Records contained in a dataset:
::::

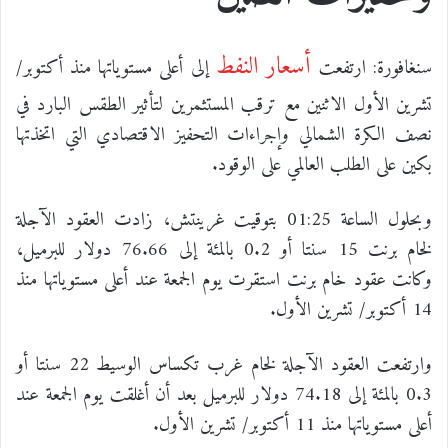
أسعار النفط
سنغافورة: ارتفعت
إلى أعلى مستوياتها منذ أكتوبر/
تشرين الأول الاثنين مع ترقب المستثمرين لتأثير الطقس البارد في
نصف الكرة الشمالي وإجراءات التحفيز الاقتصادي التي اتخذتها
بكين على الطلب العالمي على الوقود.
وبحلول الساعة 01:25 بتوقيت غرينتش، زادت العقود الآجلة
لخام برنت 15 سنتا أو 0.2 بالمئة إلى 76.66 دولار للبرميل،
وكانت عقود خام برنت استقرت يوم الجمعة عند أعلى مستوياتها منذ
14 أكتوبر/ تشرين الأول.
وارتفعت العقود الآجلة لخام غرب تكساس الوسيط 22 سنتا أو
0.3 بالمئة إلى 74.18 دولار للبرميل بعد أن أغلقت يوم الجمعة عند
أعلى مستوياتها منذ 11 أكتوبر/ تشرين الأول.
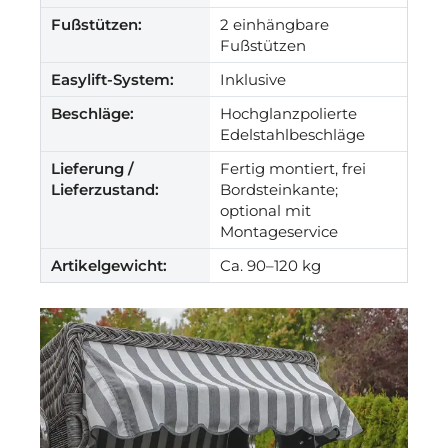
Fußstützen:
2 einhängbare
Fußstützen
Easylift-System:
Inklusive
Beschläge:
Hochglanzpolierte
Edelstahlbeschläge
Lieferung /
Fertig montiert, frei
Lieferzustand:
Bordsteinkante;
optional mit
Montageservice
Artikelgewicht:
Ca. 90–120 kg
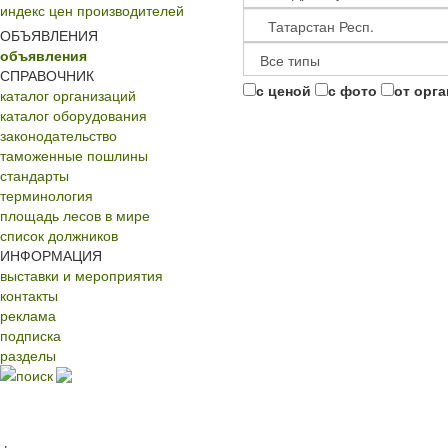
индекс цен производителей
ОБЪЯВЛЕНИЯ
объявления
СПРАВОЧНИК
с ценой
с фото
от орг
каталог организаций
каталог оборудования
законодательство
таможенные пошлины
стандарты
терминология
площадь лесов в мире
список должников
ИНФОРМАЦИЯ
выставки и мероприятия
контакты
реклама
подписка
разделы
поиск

::::

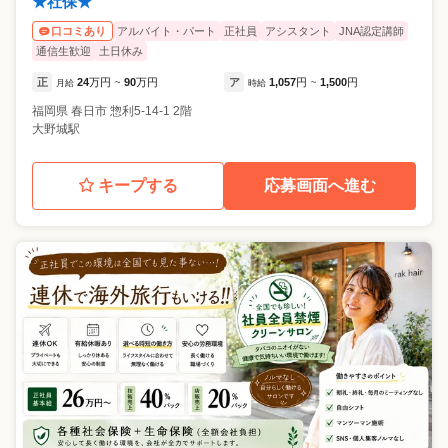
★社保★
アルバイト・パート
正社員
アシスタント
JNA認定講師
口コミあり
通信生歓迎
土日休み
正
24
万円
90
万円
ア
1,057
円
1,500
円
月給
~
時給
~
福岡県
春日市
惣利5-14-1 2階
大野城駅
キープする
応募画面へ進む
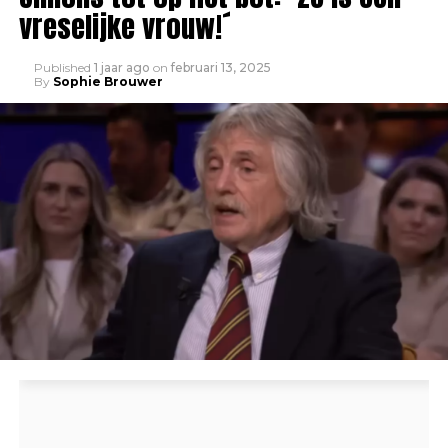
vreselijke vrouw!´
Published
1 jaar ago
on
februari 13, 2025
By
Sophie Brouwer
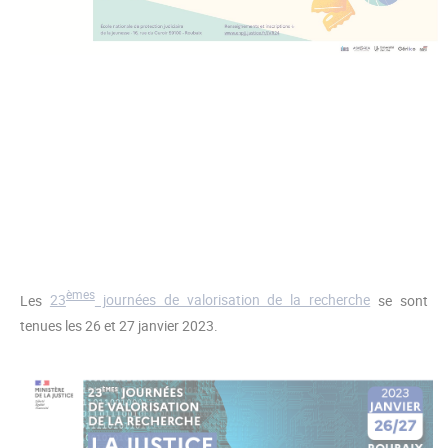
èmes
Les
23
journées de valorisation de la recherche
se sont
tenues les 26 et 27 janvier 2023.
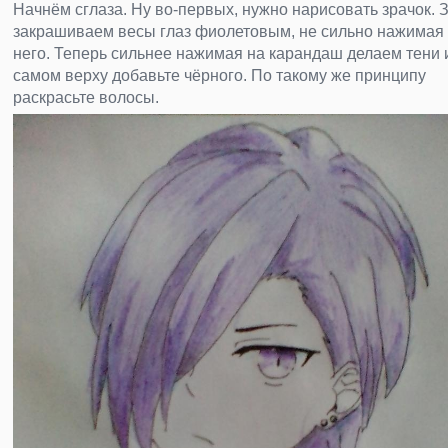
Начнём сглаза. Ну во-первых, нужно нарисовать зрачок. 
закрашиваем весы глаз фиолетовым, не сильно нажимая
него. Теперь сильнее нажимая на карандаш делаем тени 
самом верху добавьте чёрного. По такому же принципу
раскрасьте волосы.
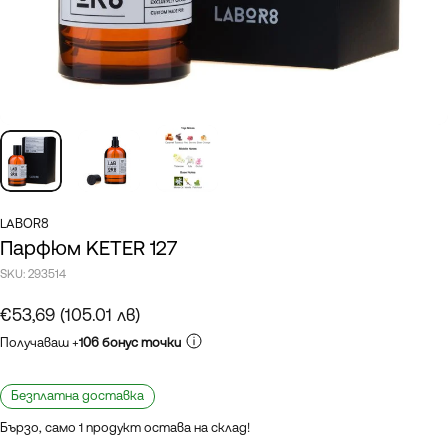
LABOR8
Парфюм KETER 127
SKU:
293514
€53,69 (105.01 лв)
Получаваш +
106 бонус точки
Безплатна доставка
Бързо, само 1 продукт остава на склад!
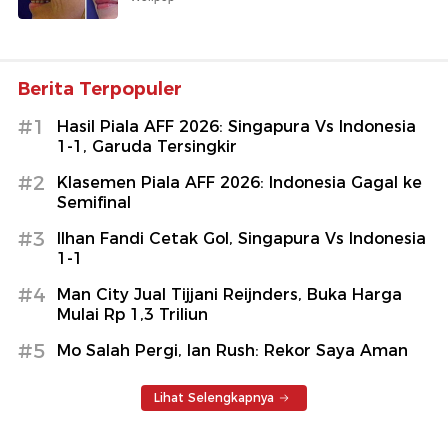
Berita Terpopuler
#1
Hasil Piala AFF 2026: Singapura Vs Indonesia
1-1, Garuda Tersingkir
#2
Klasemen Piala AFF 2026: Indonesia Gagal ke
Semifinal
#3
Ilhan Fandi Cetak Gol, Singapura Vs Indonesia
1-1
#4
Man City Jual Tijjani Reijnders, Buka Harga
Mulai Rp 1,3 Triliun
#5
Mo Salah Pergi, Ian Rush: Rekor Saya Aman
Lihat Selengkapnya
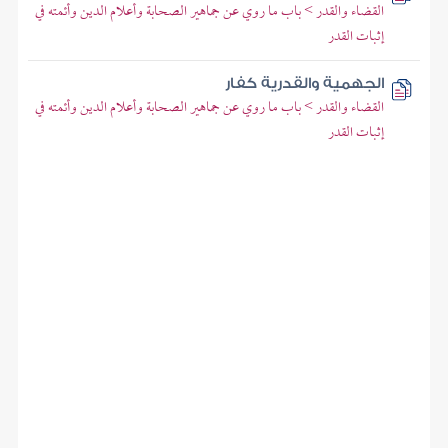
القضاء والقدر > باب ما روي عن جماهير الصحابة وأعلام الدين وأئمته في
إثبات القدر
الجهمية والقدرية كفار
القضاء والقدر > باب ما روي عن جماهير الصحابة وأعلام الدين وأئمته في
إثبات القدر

::::

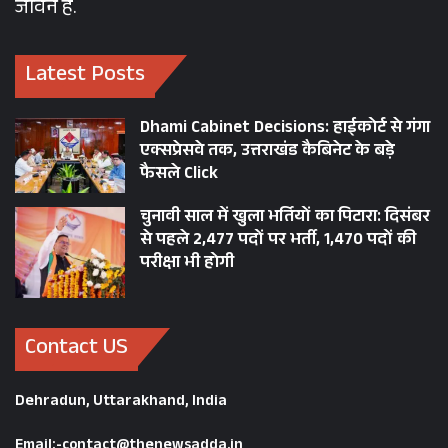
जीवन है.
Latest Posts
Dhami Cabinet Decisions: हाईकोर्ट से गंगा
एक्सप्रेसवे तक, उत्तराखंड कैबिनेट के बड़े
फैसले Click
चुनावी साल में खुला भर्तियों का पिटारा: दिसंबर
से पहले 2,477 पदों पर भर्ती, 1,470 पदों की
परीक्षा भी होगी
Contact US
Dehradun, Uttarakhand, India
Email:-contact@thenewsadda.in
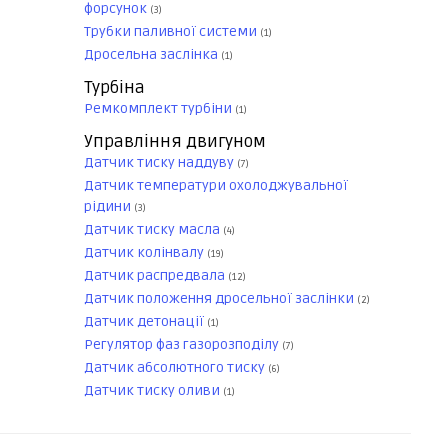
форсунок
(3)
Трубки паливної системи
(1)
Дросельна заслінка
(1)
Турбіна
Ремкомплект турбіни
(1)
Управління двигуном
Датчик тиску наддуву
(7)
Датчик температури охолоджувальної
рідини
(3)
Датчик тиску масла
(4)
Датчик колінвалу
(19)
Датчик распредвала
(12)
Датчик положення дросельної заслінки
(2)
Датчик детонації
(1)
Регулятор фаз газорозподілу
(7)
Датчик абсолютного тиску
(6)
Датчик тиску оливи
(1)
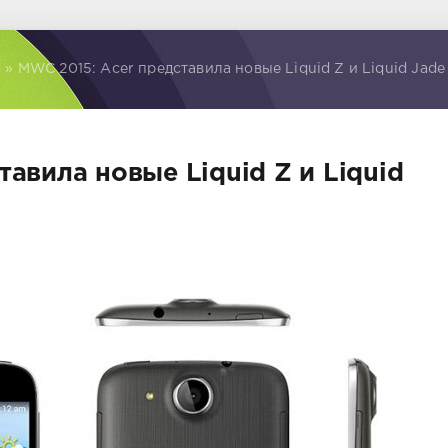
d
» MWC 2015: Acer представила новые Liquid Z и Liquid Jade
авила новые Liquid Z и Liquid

::::

■ Task goal ■
When copying from the data above, print only the lines from the line containing "بكين على الطلب العالمي على الوقود." to the line containing "каталог организаций", exactly, and leave the pictures out.

■ Answer area ■
بكين على الطلب العالمي على الوقود.
وبحلول الساعة 01:25 بتوقيت غرينتش، زادت العقود الآجلة
لخام برنت 15 سنتا أو 0.2 بالمئة إلى 76.66 دولار للبرميل،
وكانت عقود خام برنت استقرت يوم الجمعة عند أعلى مستوياتها منذ
14 أكتوبر/ تشرين الأول.
وارتفعت العقود الآجلة لخام غرب تكساس الوسيط 22 سنتا أو
0.3 بالمئة إلى 74.18 دولار للبرميل بعد أن أغلقت يوم الجمعة عند
أعلى مستوياتها منذ 11 أكتوبر/ تشرين الأول.
Fußstützen:
2 einhängbare
Fußstützen
Easylift-System:
Inklusive
Beschläge:
Hochglanzpolierte
Edelstahlbeschläge
Lieferung /
Fertig montiert, frei
Lieferzustand:
Bordsteinkante;
optional mit
Montageservice
Artikelgewicht:
Ca. 90–120 kg
индекс цен производителей
ОБЪЯВЛЕНИЯ
объявления
СПРАВОЧНИК
с ценой
с фото
от орг
каталог организаций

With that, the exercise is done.